═══ AVAILABLE DATA ═══
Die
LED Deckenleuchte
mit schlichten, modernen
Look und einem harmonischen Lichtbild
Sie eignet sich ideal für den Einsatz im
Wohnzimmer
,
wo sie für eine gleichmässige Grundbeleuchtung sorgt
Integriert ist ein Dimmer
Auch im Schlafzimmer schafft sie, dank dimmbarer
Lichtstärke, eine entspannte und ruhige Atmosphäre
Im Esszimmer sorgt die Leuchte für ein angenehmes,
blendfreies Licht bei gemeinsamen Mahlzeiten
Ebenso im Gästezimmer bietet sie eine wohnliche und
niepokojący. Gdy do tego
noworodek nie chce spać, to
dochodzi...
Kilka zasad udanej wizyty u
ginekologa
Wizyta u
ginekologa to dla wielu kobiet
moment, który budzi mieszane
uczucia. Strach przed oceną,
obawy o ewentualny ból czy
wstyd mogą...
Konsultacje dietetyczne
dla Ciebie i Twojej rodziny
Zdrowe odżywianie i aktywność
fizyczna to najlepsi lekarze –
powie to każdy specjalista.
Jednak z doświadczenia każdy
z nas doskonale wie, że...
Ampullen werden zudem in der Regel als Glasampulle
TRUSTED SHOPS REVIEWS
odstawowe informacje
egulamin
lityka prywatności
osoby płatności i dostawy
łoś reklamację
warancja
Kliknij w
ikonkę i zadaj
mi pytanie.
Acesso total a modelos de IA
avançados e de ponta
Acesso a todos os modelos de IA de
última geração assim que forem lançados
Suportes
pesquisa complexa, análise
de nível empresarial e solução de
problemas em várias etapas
═══
═══ AVAILABLE DATA ═══
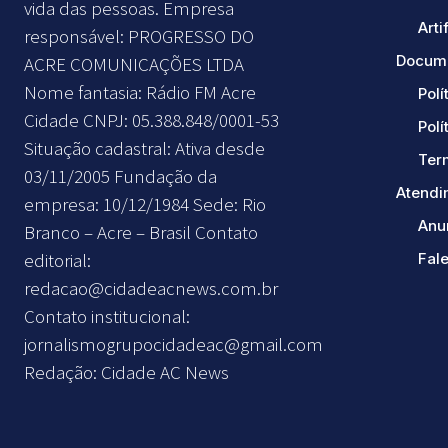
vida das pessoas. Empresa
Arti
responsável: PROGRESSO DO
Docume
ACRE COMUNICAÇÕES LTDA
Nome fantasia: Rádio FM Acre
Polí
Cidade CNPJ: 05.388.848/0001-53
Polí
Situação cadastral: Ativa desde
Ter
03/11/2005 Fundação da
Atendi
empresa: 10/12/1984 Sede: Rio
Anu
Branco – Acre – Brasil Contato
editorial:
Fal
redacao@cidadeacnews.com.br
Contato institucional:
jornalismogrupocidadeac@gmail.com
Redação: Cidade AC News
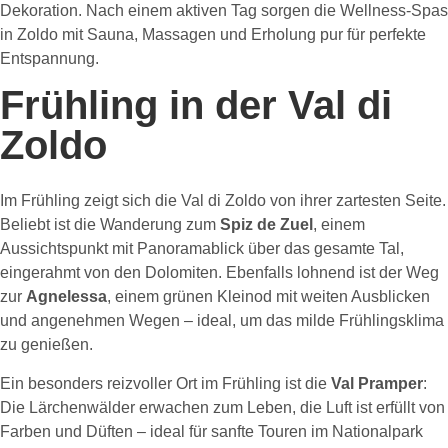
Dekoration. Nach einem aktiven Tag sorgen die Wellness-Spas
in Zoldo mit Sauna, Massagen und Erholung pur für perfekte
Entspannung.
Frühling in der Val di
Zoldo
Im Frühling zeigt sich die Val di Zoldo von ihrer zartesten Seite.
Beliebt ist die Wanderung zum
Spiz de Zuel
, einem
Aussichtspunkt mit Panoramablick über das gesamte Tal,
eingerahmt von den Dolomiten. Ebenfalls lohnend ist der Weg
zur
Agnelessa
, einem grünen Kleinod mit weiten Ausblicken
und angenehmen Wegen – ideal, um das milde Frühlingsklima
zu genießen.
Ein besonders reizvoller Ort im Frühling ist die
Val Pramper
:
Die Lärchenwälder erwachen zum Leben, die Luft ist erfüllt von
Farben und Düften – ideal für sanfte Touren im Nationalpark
═══
═══ AVAILABLE DATA ═══
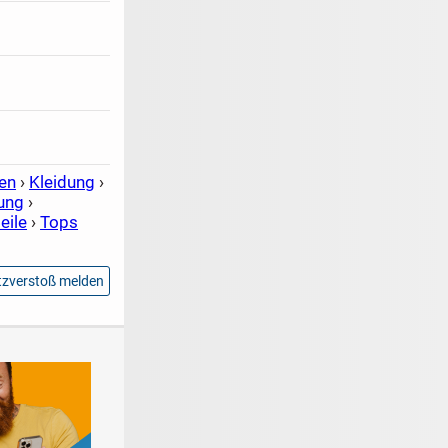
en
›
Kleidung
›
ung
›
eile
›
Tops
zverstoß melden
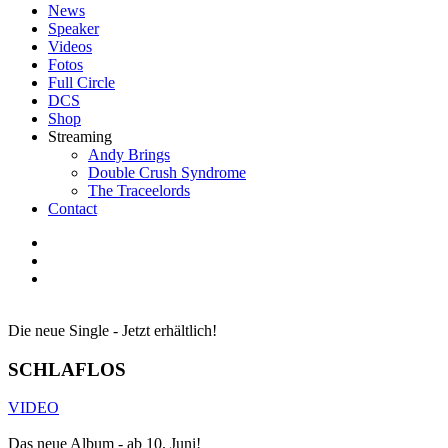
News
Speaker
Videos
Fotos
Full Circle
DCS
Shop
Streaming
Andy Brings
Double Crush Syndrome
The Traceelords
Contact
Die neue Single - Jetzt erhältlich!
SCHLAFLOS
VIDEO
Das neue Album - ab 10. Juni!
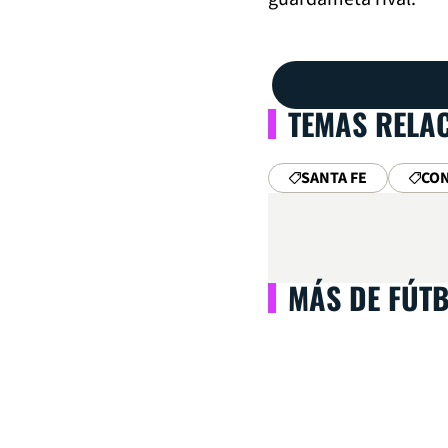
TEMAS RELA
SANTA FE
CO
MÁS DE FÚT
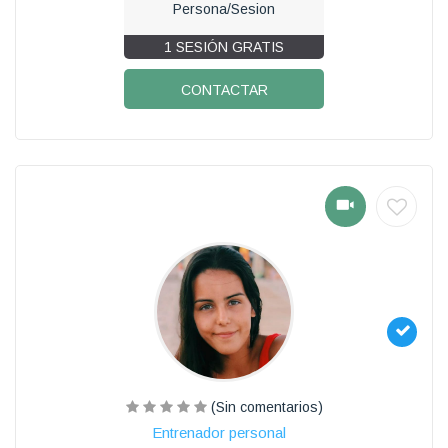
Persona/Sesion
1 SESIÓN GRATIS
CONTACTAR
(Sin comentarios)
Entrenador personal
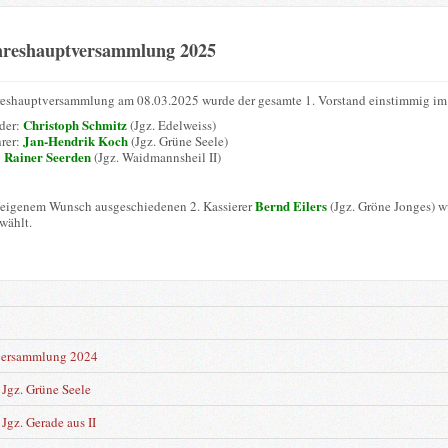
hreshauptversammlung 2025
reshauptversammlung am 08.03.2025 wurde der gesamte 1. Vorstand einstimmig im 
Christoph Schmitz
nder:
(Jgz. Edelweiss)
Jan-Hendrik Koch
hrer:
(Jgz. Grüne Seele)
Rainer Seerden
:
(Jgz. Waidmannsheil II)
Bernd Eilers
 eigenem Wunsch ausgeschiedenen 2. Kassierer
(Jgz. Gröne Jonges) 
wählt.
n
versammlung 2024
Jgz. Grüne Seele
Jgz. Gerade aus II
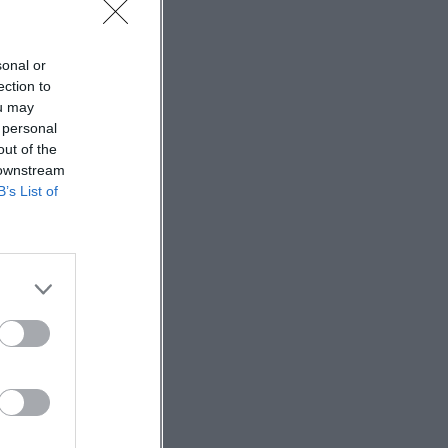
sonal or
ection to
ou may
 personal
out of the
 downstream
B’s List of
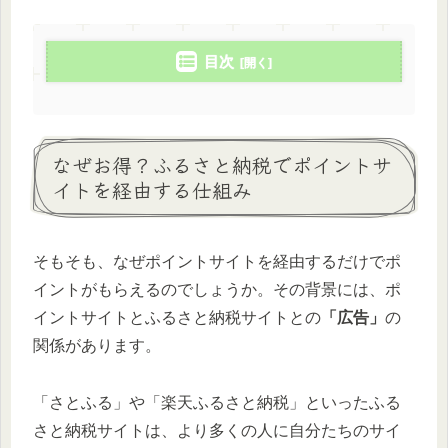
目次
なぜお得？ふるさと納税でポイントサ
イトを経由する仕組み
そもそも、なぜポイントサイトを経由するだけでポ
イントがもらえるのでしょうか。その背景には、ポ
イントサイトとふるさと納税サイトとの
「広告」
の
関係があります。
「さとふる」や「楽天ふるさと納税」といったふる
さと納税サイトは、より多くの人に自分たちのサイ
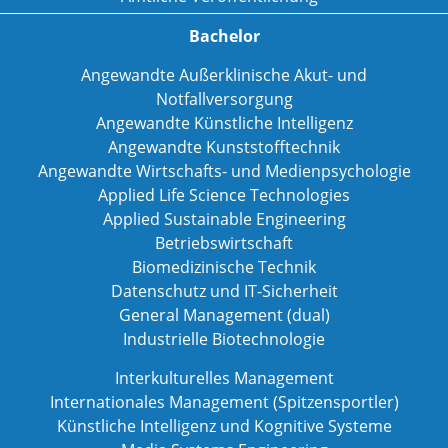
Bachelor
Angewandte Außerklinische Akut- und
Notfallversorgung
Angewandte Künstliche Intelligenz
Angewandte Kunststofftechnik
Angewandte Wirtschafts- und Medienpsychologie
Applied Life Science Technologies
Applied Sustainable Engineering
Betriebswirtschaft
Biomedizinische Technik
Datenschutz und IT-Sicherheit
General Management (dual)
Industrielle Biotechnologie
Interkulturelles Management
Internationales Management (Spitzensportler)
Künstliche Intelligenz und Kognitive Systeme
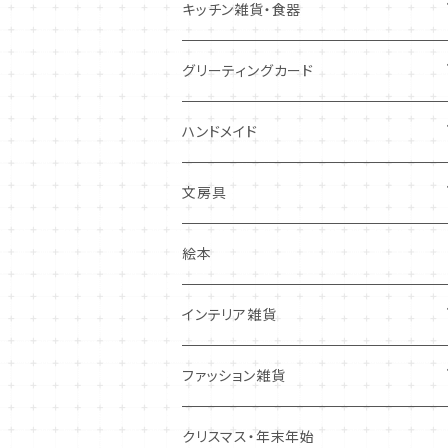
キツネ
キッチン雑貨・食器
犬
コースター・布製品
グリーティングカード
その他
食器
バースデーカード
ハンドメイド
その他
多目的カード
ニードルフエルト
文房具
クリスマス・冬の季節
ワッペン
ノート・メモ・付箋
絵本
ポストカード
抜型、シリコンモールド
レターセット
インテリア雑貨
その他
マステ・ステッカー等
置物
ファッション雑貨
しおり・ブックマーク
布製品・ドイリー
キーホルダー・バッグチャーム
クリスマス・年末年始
═══
Your answer should be the lines above, word for word, from the line with "Rainer Seerden" through the line with "Angewandte Künstliche Intelligenz", minus the pictures.

Rainer Seerden
:
(Jgz. Waidmannsheil II)
Bernd Eilers
 eigenem Wunsch ausgeschiedenen 2. Kassierer
(Jgz. Gröne Jonges) 
wählt.
n
versammlung 2024
Jgz. Grüne Seele
Jgz. Gerade aus II
sonal or
ection to
ou may
 personal
out of the
 downstream
B’s List of
目次
なぜお得？ふるさと納税でポイントサ
イトを経由する仕組み
そもそも、なぜポイントサイトを経由するだけでポ
イントがもらえるのでしょうか。その背景には、ポ
イントサイトとふるさと納税サイトとの
「広告」
の
関係があります。
「さとふる」や「楽天ふるさと納税」といったふる
さと納税サイトは、より多くの人に自分たちのサイ
Bachelor
Angewandte Außerklinische Akut- und
Notfallversorgung
Angewandte Künstliche Intelligenz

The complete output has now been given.